The Sunshine Law Spencer and Tonja broke today

This is the Sunshine Law which Councilors Spencer Lofton and Tonja Brown broke today, May 28, 2019.

It is the how and the why officials decided to so act which interests the public, not merely the final decision. As the court recognized inTimes Publishing Company v. Williams, 222 So. 2d 470, 473 (Fla. 2d DCA 1969), disapproved in part on other grounds, Neu v. Miami Herald Publishing Company, 462 So. 2d 821 (Fla. 1985):

Every thought, as well as every affirmative act, of a public official as it relates to and is within the scope of his official duties, is a matter of public concern; and it is the entire decision-making process that the legislature intended to affect by the enactment of the statute before us.


Thus, two members of a civil service board violated the Sunshine Law when they held a private discussion about a pending employment appeal during a recess of a board meetingCitizens for Sunshine, Inc. v. City of Sarasota, No. 2010CA4387NC (Fla. 12th Cir. Ct. February 27, 2012). Similarly, the Attorney General’s Office advised that the following gatherings are subject to the Sunshine Law: a public forum hosted by a city council member with city council members invited to attend and participate in the discussion, Inf. to Jove, January 12, 2009; “executive work sessions” held by a board of commissioners of a housing authority to discuss policy matters, AGO 76-102; “workshop meetings” of a planning and zoning commission, AGO 74-94; and “conference sessions” held by a town council before its regular meetings, AGO 74- 62. Cf. AGO 04-58 (“coincidental unscheduled meeting of two or more county commissioners to discuss emergency issues with staff” during a declared state of emergency is not subject to s. 286.011 if the issues do not require action by the county commission); and Inf.

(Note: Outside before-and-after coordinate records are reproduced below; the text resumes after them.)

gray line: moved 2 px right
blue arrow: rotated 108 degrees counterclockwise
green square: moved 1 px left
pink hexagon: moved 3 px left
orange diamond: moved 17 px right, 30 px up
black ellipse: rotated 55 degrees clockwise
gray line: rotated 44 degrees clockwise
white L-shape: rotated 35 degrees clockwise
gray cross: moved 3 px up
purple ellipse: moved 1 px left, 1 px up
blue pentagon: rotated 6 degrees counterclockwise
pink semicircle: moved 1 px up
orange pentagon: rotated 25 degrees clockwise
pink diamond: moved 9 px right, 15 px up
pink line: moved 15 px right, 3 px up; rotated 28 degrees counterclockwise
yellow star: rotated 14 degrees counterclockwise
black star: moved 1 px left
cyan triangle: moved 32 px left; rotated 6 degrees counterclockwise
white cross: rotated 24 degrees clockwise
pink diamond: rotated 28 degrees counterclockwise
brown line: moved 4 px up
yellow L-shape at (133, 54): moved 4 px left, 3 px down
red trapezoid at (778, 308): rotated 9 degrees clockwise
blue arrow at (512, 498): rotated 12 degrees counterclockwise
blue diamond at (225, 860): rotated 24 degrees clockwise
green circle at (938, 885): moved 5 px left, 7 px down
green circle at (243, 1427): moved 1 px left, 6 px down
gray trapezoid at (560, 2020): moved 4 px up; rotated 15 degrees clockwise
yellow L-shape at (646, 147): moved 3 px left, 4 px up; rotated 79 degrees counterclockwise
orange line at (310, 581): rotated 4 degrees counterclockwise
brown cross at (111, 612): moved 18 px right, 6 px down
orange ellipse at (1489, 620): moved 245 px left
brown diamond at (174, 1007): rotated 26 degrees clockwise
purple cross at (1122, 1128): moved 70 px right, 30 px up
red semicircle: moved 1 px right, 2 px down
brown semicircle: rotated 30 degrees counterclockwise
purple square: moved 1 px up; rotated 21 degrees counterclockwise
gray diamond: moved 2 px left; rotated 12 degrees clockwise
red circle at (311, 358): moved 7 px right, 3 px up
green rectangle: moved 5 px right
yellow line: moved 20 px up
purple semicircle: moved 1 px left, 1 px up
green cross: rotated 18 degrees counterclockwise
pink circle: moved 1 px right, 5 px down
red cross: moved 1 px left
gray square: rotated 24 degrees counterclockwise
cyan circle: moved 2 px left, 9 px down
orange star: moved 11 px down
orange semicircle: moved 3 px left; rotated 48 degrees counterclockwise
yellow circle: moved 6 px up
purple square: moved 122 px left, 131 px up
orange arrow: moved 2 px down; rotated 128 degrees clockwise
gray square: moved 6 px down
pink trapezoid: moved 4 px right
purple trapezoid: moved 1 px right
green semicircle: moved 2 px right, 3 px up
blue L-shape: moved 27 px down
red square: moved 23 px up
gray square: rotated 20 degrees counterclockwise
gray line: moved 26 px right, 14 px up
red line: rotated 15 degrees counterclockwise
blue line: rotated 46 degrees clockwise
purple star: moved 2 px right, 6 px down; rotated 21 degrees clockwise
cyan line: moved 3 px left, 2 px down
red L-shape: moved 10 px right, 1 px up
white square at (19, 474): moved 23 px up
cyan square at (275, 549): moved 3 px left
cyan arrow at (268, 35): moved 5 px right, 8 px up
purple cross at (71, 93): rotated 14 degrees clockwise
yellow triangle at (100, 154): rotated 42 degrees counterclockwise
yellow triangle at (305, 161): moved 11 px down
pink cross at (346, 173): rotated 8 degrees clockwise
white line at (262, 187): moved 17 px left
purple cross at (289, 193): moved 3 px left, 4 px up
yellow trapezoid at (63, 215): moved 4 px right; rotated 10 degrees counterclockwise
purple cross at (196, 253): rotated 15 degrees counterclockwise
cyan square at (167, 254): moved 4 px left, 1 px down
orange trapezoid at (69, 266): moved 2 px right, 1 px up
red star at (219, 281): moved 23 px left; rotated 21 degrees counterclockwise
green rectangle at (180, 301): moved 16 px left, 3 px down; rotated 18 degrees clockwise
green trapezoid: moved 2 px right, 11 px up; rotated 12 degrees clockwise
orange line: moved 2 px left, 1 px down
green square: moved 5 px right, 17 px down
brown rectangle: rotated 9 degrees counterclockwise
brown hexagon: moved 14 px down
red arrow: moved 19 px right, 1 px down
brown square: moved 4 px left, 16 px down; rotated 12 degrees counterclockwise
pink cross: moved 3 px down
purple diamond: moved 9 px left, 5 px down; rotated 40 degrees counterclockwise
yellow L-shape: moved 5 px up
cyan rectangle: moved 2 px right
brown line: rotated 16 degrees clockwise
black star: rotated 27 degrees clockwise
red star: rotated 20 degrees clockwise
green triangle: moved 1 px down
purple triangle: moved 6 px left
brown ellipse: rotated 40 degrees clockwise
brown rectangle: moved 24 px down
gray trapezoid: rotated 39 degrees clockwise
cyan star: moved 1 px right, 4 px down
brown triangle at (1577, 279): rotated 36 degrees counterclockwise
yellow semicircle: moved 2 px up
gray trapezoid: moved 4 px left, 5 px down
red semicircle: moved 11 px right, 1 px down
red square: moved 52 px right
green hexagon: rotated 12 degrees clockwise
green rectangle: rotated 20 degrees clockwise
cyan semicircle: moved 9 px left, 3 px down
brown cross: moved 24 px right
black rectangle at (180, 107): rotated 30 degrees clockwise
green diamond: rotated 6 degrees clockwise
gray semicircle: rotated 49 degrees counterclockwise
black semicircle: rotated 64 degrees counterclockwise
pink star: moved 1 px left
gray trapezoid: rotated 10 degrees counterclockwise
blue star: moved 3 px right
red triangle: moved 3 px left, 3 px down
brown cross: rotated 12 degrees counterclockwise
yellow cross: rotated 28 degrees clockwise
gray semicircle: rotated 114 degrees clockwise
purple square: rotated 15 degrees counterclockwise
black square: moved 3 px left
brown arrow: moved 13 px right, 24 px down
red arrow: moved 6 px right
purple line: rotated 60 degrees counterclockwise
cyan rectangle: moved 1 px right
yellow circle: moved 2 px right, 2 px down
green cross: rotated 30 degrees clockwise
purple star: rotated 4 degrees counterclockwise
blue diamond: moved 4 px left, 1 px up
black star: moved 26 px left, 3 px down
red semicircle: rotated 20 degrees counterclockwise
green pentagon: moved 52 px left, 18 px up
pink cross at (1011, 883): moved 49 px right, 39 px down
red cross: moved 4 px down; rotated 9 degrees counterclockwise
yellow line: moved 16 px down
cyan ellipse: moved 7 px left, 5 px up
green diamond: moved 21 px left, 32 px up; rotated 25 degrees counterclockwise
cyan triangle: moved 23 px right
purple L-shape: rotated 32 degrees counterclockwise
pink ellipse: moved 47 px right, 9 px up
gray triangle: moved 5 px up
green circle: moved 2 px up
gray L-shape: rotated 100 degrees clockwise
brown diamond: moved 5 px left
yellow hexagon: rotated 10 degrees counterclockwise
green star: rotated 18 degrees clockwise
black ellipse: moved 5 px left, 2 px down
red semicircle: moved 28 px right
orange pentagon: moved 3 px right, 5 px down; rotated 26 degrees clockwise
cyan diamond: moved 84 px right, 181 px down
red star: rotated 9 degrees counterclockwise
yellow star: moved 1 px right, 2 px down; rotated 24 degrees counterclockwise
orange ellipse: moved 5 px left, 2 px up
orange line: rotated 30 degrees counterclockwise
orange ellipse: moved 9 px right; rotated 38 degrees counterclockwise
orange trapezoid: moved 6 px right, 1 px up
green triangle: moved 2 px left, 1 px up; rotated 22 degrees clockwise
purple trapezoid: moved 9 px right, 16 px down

Op. to Spencer, April 23, 2003 (where city charter provides that special meeting of the council may be called by three members of the council, Sunshine Law is not violated if three members call a special meeting; “[t]he members must, however, be mindful not to discuss substantive issues which may come before the council in their consideration of whether a special meeting is necessary”).